In Karachi, U.S. Ambassador Anne W. Patterson met with opposition leader and former prime minister Benazir Bhutto, who has aborted U.S.-backed plans to form a political alliance with Musharraf. Bhutto and Musharraf are no longer speaking.
"I am meeting the former prime minister and other political leaders to confirm American interest in free, fair and transparent elections and to assure her and all others that we will do everything possible to ensure that the electoral process takes place," Patterson told reporters.
Bhutto said she was frustrated that the Bush administration had not made lifting the emergency a condition for the continued disbursement of U.S. aid. The United States has delivered more than $10 billion in aid to Musharraf's government since 2001, saying the money helps train and arm the Pakistani military in its fight against extremism.
"If the United States gives him $10 billion and does not get him to do what it wants, how is it going to expect us to make him do what he does not want to do?" Bhutto said.
In a separate development, opposition leader Imran Khan, who was jailed by the government last week, began a hunger strike to protest emergency rule. Khan, of the Pakistan Justice Movement, is a former cricket star and an icon for students opposed to Musharraf's government.
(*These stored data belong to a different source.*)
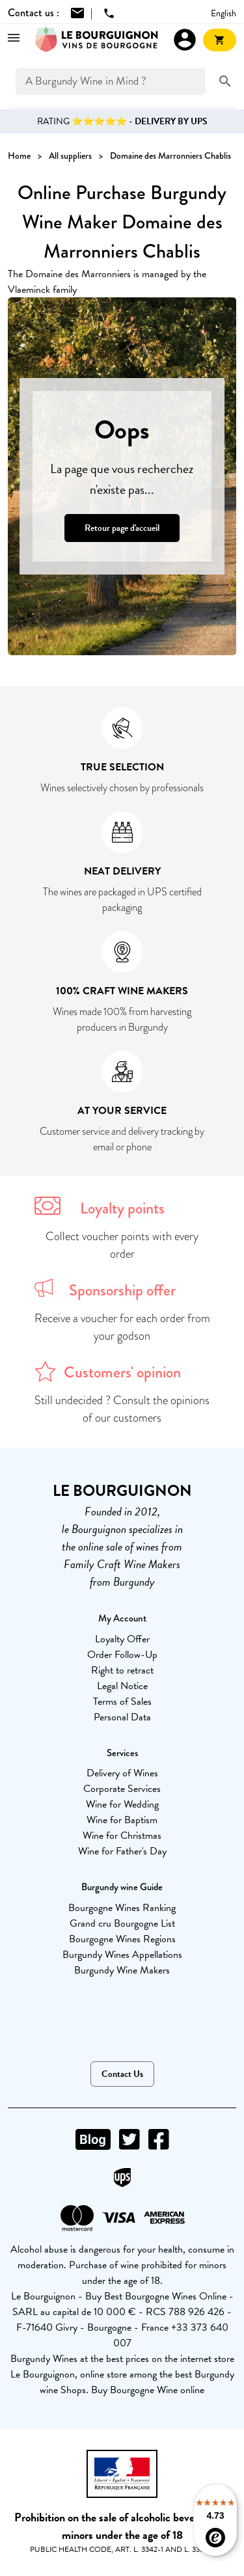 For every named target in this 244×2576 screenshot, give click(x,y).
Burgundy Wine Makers (122, 1970)
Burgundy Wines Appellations (122, 1954)
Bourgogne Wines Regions (122, 1939)
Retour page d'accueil (122, 528)
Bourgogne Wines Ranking (122, 1908)
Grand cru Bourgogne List (122, 1923)
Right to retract (122, 1670)
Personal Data (122, 1717)
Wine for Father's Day (122, 1851)
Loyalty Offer (122, 1639)
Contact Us (122, 2074)
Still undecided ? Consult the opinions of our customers (122, 1409)
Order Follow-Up (122, 1654)
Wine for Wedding (122, 1804)
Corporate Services (122, 1788)
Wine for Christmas (122, 1835)
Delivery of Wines (122, 1773)
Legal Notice (122, 1686)
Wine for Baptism (122, 1820)
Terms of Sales (122, 1701) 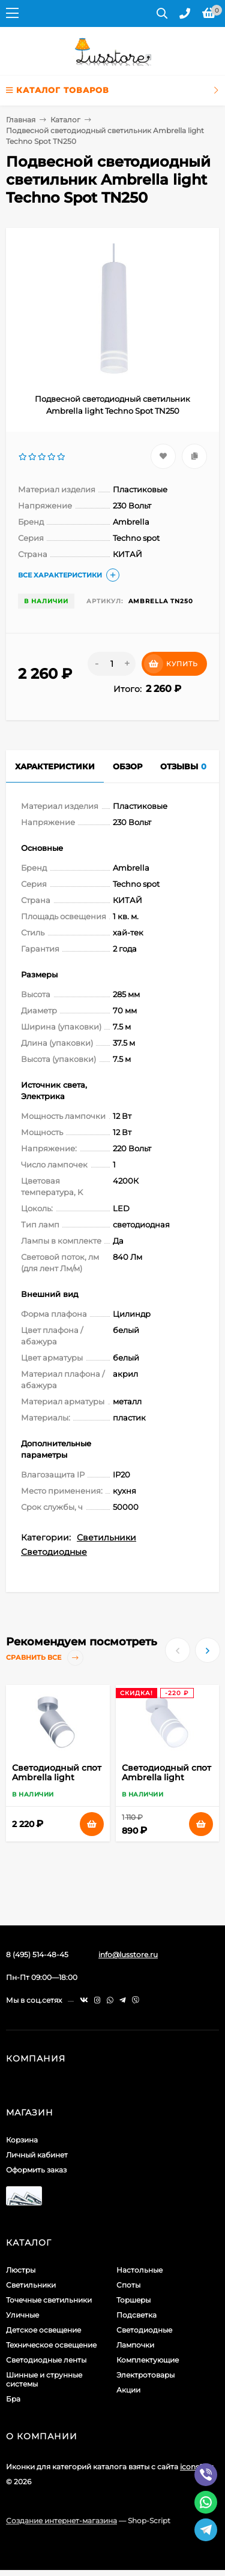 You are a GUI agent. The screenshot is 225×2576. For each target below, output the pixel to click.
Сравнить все (44, 1658)
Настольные (139, 2269)
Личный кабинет (37, 2154)
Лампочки (135, 2344)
Members of his party said they hoped his hunger strike would encourage young people to keep protesting emergency rule.
"This is the only tool Khan has left to tell the world about the suffering of Pakistan," Hafeez Niazi, Khan's brother-in-law, said in a telephone interview from Lahore. "He feels this is the only way to bring attention to the issue now."
Political opposition leaders have also said they are considering a boycott of the elections. "The elections will be a ruse and a joke all over the world," said Farid Ahmad Paracha, deputy secretary general of Pakistan's most popular Islamic party, Jamaat-e-Islami. "The U.S. has been cheated, and the Pakistani people will suffer yet again."